Wir fordern die Alarmierung nach "Unwettermodul" mit Sirene an. Fünf vor halb zwölf laufen im Stadtgebiet alle Sirenen. Die Alarmapps auf Smartphones und Pager im ganzen Stadtgebiet lösen innerhalb einer Sekunde aus.  Nun sind alle Feuerwehrmänner und Frauen, denen es möglich ist, auf den Weg zu ihren Feuerwehrhäusern. Von Angenrod bis Schwabenrod, von Liederbach bis Lingelbach. Fünf Minuten später der nächste Primäreinsatz. In Lingelbach wurde ein PKW Brand gemeldet. Die Feuerwehr Lingelbach wird losgeschickt. Aufgrund der Vielzahl an Einsatzstellen, inzwischen über 20 werden Prioritäten festgelegt. Einige Einheiten werden erstmal in Bereitschaft gelassen, andere nach Alsfeld geordert. Wir warten noch auf genauere Rückmeldungen aus Reibertenrod.
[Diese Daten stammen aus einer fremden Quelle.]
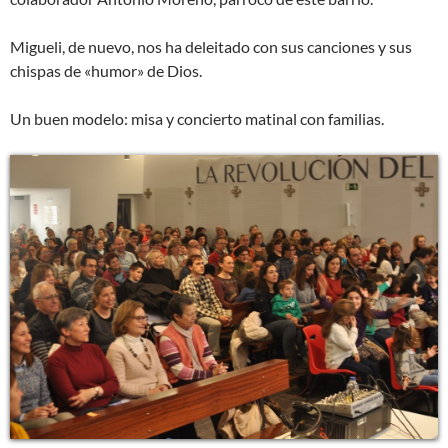
Migueli, de nuevo, nos ha deleitado con sus canciones y sus
chispas de «humor» de Dios.
Un buen modelo: misa y concierto matinal con familias.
Der Einsatz läuft erst ein paar Minuten. Daniel meldet sich und sagt das sie die Lage unter Kontrolle haben. Dass was an Material und Personal vor Ort ist, ist ausrechend. So langsam zeichnet sich ein Schadensgebiet ab. Die Kernstadt plus zwei Kilometer ist am stärksten betroffen. Meinen Platz habe ich inzwischen mit Johannes Zinn aus Schwabenrod getauscht. Auch er ist Führungskraft. Zusammen schicken wir Einheiten los. Mir bleibt so Zeit, Feuerwehrleute die noch auf keinem Fahrzeug sitzen, neue Einheiten zusammenzustellen. Da es sich abzeichnet das die Rettungswache, der Ortsverband des DRK und die Atemschutzübungsanlage des Landkreises betroffen sind, mache ich mich selbst auf den Weg an die Au. Mit Martin Zulauf, ebenfalls Führungskraft und Vollblutfeuerwehrmann erkunde ich den Bereich. Das Aldi scheint augenscheinlich verschont, im Keller unter der Atemschutzübungsanlage steht das Wasser mehr als einen Meter hoch.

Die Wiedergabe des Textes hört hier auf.